__ACTIVITY__.
Examine each line of the data, and copy the ones containing "ЛИГА".

(Extracted page text data)

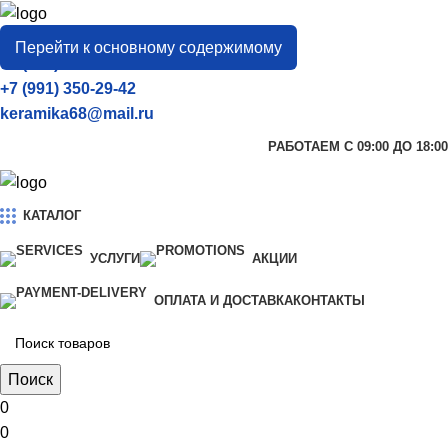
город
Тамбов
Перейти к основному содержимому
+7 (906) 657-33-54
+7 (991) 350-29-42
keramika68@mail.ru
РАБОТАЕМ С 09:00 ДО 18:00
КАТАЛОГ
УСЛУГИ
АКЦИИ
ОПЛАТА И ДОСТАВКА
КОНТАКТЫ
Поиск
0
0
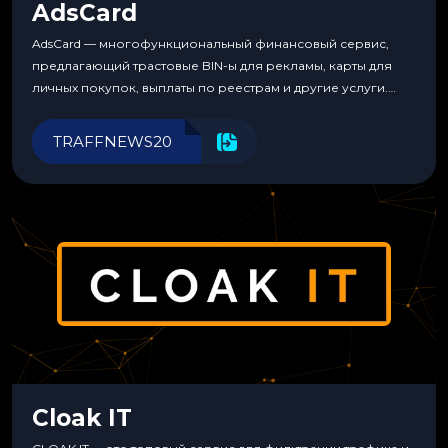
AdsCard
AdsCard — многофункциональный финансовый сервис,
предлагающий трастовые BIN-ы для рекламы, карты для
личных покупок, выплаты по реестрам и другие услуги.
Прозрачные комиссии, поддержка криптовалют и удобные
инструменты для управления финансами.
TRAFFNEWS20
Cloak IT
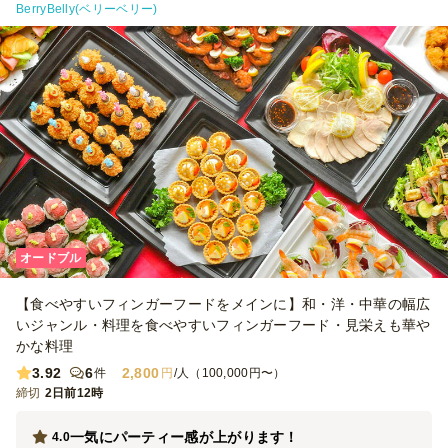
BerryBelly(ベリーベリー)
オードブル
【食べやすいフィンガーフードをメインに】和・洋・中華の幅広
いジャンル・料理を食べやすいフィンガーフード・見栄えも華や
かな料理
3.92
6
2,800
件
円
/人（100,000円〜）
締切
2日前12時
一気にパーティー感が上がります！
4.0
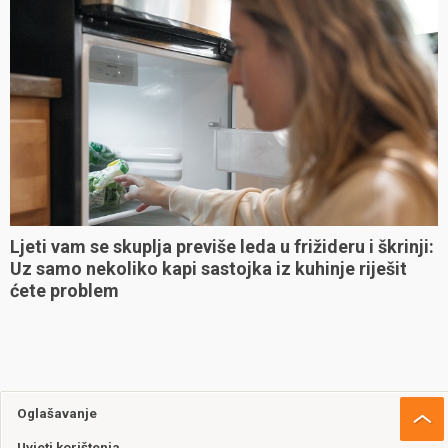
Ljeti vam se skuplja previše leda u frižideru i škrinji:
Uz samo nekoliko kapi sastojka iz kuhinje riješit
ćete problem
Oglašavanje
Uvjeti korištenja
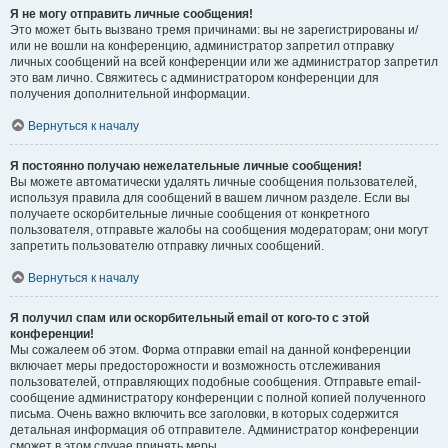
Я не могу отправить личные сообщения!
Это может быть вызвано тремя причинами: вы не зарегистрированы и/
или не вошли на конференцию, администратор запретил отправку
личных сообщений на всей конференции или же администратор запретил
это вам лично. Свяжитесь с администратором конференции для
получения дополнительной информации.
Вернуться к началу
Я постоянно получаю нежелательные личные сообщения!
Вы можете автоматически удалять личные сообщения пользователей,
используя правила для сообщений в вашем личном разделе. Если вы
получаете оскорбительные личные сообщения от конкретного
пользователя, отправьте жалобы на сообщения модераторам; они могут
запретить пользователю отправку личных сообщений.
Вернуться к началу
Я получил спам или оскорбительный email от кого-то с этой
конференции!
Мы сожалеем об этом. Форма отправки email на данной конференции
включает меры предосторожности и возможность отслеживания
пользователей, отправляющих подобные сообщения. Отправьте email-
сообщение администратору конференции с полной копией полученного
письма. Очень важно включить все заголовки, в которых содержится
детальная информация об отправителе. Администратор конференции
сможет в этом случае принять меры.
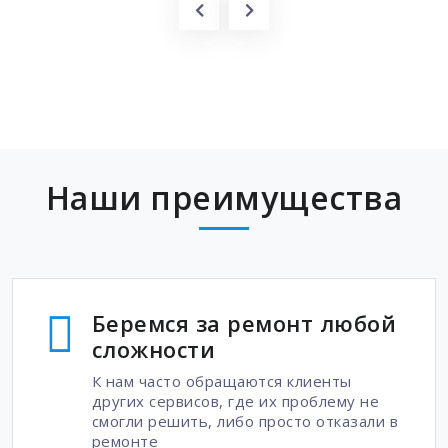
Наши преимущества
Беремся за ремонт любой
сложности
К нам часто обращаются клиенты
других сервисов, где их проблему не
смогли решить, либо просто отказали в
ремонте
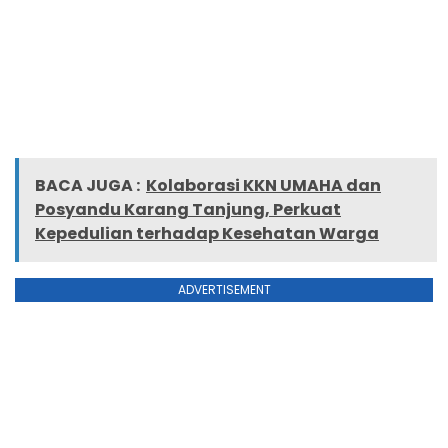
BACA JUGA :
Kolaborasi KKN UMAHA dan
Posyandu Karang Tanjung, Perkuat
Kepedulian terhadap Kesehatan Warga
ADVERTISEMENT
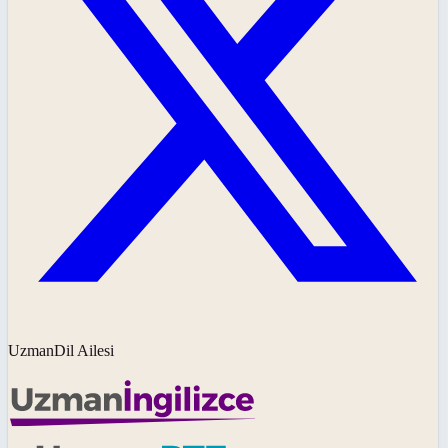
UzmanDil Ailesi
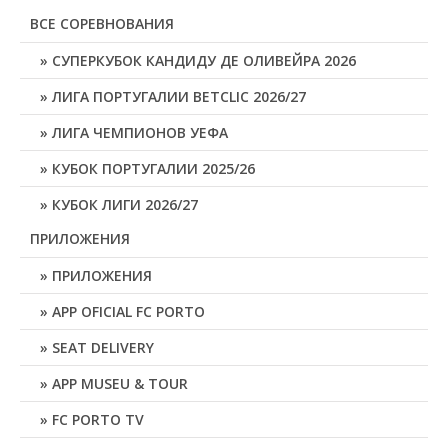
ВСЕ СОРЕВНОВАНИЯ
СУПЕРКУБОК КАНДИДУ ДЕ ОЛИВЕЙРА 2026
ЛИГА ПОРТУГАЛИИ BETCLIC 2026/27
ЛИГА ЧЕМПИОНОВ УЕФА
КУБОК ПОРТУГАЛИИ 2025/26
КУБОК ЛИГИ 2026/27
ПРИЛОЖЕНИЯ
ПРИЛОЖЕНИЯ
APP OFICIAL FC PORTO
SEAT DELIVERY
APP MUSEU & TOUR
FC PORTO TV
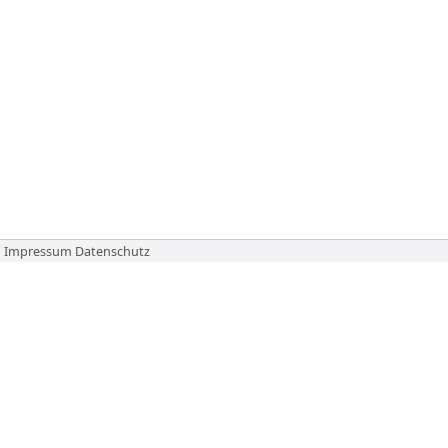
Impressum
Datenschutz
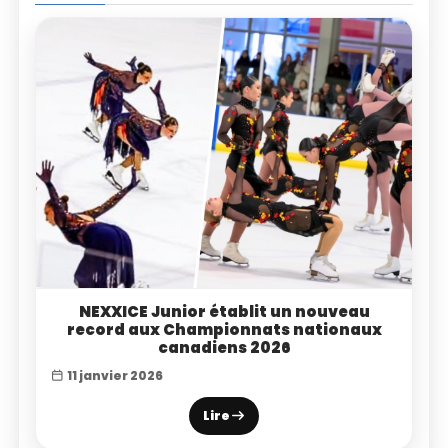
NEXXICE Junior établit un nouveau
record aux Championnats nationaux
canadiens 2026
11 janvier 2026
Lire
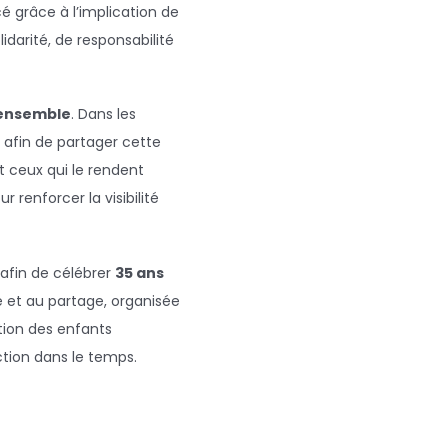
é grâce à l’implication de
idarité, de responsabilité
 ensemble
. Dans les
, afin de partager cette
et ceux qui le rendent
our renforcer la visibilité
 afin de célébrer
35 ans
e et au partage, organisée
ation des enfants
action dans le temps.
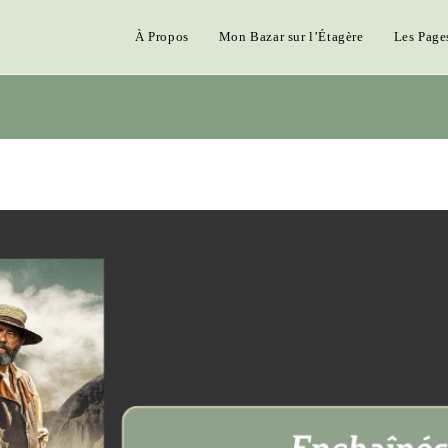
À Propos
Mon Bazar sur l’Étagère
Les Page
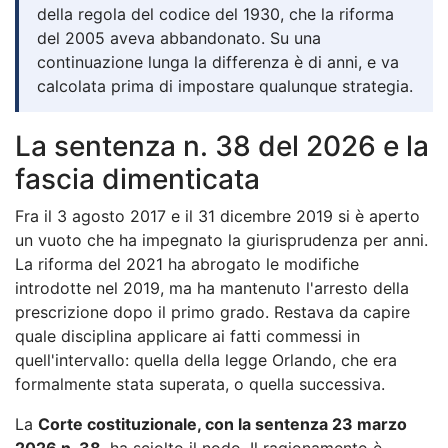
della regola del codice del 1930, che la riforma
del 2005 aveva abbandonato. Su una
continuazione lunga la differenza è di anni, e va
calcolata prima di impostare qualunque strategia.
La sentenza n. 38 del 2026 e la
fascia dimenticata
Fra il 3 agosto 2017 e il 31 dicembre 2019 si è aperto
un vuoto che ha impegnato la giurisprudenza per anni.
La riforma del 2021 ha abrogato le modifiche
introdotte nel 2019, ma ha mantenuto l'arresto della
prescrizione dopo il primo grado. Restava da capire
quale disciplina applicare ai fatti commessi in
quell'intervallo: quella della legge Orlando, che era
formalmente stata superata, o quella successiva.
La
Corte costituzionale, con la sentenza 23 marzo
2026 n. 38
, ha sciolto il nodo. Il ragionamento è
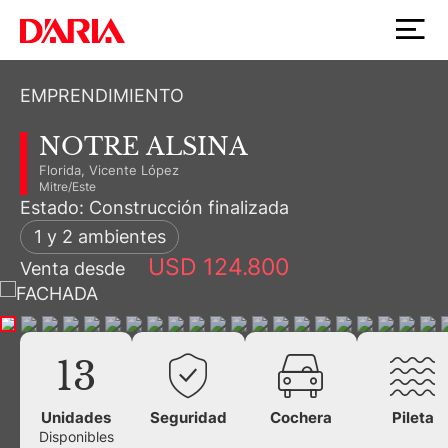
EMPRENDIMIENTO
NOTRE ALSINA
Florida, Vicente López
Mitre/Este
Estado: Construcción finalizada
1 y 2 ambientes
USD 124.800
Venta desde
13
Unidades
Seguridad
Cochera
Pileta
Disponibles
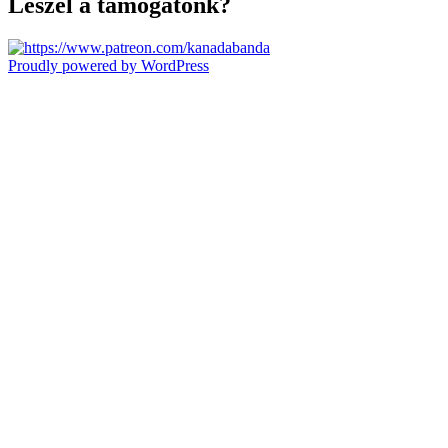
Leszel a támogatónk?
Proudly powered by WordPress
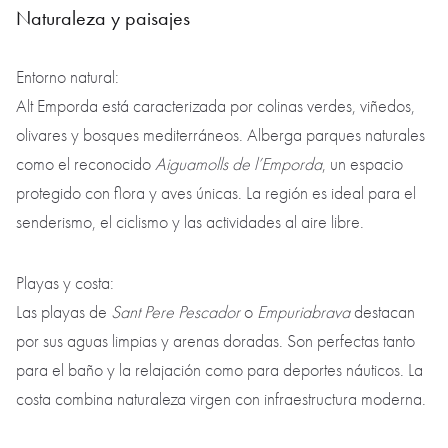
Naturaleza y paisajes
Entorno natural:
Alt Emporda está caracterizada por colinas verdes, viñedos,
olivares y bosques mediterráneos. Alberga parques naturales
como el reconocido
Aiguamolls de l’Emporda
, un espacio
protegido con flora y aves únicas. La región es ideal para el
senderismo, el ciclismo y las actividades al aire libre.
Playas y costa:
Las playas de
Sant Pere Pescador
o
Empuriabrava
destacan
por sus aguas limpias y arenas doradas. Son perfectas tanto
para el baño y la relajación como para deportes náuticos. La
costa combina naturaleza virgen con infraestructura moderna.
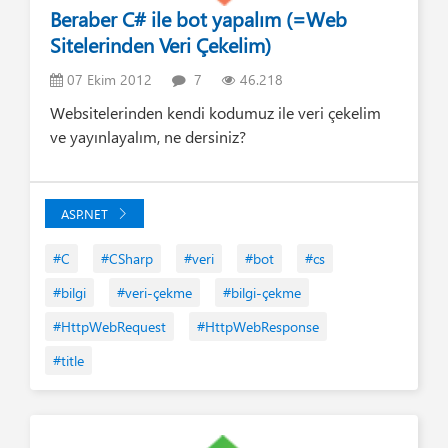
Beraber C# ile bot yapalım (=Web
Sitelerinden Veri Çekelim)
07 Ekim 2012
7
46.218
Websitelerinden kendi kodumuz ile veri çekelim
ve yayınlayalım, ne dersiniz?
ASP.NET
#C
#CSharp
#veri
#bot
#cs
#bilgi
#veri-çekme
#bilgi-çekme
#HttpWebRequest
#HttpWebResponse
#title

__ANSWER SPACE__.
ЛИГА ПОРТУГАЛИИ BETCLIC 2026/27
ЛИГА ЧЕМПИОНОВ УЕФА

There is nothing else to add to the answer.